Officially, Children’s Book Week begins tomorrow but, happily as usual, I have already done some Country Book Week sessions in Albany where I was invited to talk specifically about Black Jack Anderson, because of his strong links with the town.
Of course an enormous amount has changed since Anderson deserted the whaling ship he arrived on, early in 1827. But to their credit the people of Albany have managed to preserve three significant sites that are closely connected to the story of Western Australia’s only pirate. And since I would be talking to groups who may well recognise my photos of those sites, taken while I was doing my research in the town, I decided to develop a new workshop especially for the visit.

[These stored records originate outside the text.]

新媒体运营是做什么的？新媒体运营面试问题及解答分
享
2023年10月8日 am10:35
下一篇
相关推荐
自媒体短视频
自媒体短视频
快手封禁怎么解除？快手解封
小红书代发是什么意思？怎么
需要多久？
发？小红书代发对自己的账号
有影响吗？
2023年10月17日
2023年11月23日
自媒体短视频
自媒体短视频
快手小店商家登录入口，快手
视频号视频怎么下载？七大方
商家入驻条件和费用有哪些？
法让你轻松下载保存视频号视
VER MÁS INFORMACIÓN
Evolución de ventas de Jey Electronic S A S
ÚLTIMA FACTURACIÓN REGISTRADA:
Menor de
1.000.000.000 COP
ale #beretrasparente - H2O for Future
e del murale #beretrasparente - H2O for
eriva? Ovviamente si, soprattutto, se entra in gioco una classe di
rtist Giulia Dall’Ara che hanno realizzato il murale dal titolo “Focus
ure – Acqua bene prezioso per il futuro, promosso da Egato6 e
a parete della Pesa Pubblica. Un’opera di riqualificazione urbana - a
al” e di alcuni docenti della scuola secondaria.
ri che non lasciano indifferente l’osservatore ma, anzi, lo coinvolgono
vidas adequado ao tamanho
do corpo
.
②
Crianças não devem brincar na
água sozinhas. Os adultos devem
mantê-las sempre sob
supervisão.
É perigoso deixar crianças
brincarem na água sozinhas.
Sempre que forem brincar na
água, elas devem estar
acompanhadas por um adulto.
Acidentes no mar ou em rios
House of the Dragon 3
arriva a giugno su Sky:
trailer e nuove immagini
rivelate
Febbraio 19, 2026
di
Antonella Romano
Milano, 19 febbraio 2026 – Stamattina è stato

The site of the trial of Black Jack Anderson in 1835, in a room at the Military Barracks because there was no Court House, is now Lawley Park. But the original town plan is very revealing and shows where the Barracks were situated, overlooking the harbour.

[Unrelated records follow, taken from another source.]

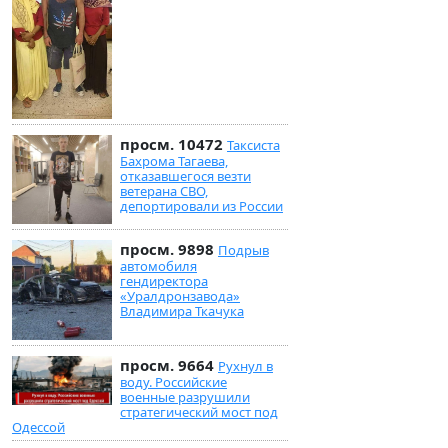
просм. 10472
Таксиста
Бахрома Тагаева,
отказавшегося везти
ветерана СВО,
депортировали из России
просм. 9898
Подрыв
автомобиля
гендиректора
«Уралдронзавода»
Владимира Ткачука
просм. 9664
Рухнул в
воду. Российские
военные разрушили
стратегический мост под
Одессой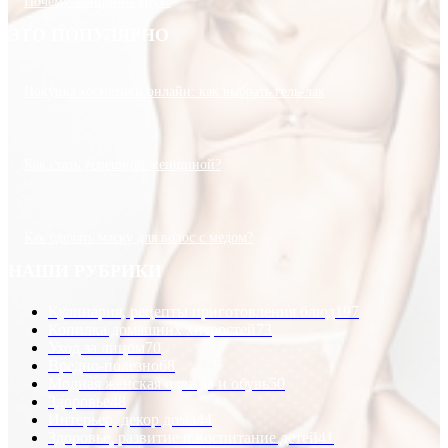
Почему женщины врут?
ЭТО ПОПУЛЯРНО
Покупка косметики онлайн: как выбрать гель-лак
Как стать успешной женщиной?
Как сделать маску для волос с медом?
НАШИ РУБРИКИ
Кулинария, рецепты приготовления блюд
197
Копилка домашних хитростей
73
Уход за лицом
70
Вредно-полезно
68
Модная женская одежда и обувь
50
Здоровье
48
Интерьер, декор дома
44
Здоровье, развитие и воспитание детей
41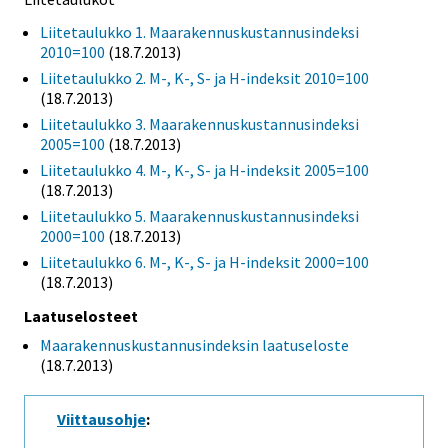
Liitetaulukko 1. Maarakennuskustannusindeksi
2010=100
(18.7.2013)
Liitetaulukko 2. M-, K-, S- ja H-indeksit 2010=100
(18.7.2013)
Liitetaulukko 3. Maarakennuskustannusindeksi
2005=100
(18.7.2013)
Liitetaulukko 4. M-, K-, S- ja H-indeksit 2005=100
(18.7.2013)
Liitetaulukko 5. Maarakennuskustannusindeksi
2000=100
(18.7.2013)
Liitetaulukko 6. M-, K-, S- ja H-indeksit 2000=100
(18.7.2013)
Laatuselosteet
Maarakennuskustannusindeksin laatuseloste
(18.7.2013)
Viittausohje
: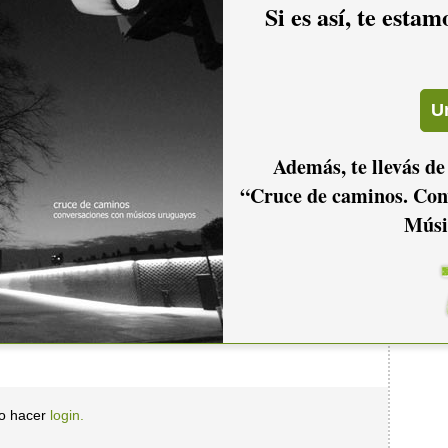
Si es así, te esta
Además, te llevás de
“Cruce de caminos. Con
Músi
io hacer
login.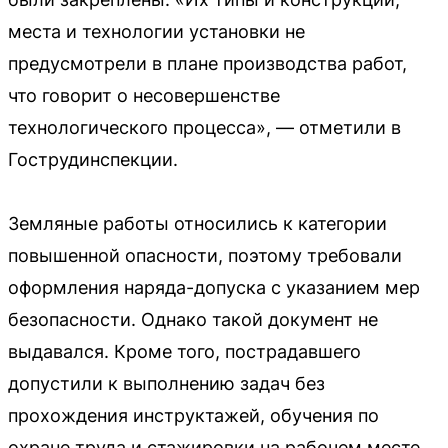
места и технологии установки не
предусмотрели в плане производства работ,
что говорит о несовершенстве
технологического процесса», — отметили в
Гострудинспекции.
Земляные работы относились к категории
повышенной опасности, поэтому требовали
оформления наряда-допуска с указанием мер
безопасности. Однако такой документ не
выдавался. Кроме того, пострадавшего
допустили к выполнению задач без
прохождения инструктажей, обучения по
охране труда и стажировки на рабочем месте.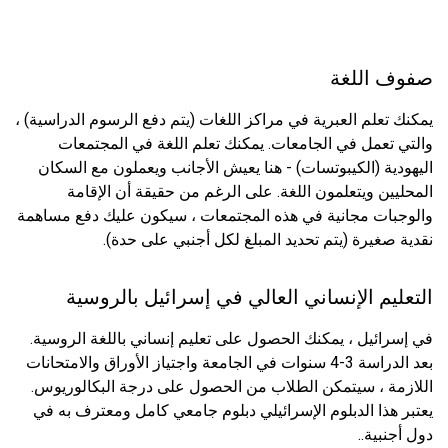
صفوف اللغة
يمكنك تعلم العبرية في مراكز اللغات (يتم دفع الرسوم الدراسية) ،
والتي تعمل في الجامعات. يمكنك تعلم اللغة في المجتمعات
اليهودية (الكيبوتسات) - هنا يعيش الأجانب ويعملون مع السكان
المحليين ويتعلمون اللغة. على الرغم من حقيقة أن الإقامة
والوجبات مجانية في هذه المجتمعات ، سيكون عليك دفع مساهمة
نقدية صغيرة (يتم تحديد المبلغ لكل أجنبي على حدة).
التعليم الإنساني العالي في إسرائيل بالروسية
في إسرائيل ، يمكنك الحصول على تعليم إنساني باللغة الروسية.
بعد الدراسة 3-4 سنوات في الجامعة واجتياز الأوراق والامتحانات
اللازمة ، سيتمكن الطلاب من الحصول على درجة البكالوريوس.
يعتبر هذا الدبلوم الإسرائيلي دبلوم جامعي كامل ومعترف به في
دول أجنبية..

The house of Patrick Taylor JP, however, has been preserved and lovingly restored by the Albany Historical Society. It was there that the tormented Nimble Gimble knocked nervously on the door in 1837, two years after the death of Anderson, and made a statutory declaration to the JP. The events leading up to the murder of Anderson had been playing on his mind so much that Gimble felt the only way to be free of the dreams that haunted him was to tell what he knew. Because Gimble described to Patrick Taylor, in detail, what life was like on Middle Island with Anderson and the band of pirates we have, to this day, a reliable eye-witness account of those people and events.
The other building that has survived in Albany, preserved by the Heritage Trust but sadly not open to the public, is the one where Dorothy Newell, Anderson’s mistress, lived and died. This is not her original family home, which was a very rough tumble-down cottage and was barely still standing in 1835, when she returned from Middle Island to try and salvage what was left of her family. Some years after Anderson’s death, Dorothy (who was also known as Dolly) married George Petit and moved in to what is now known as Dolly Petit’s house. Dolly survived her husband by more than twenty years, living alone in the house and, at one time, making and selling sweets from the premises. It is here that her ghost has been seen, huddled in a chair in front of the fireplace, on stormy winter nights. And sometimes, also on stormy winter nights, a large male figure is seen to come up from the sea and enter the house, which is very close to the harbour. This figure is said to go around the house, as if checking that all is well, before returning to the sea.
I don’t know about you, but I think there can be no doubt that this is the ghost of Black Jack Anderson.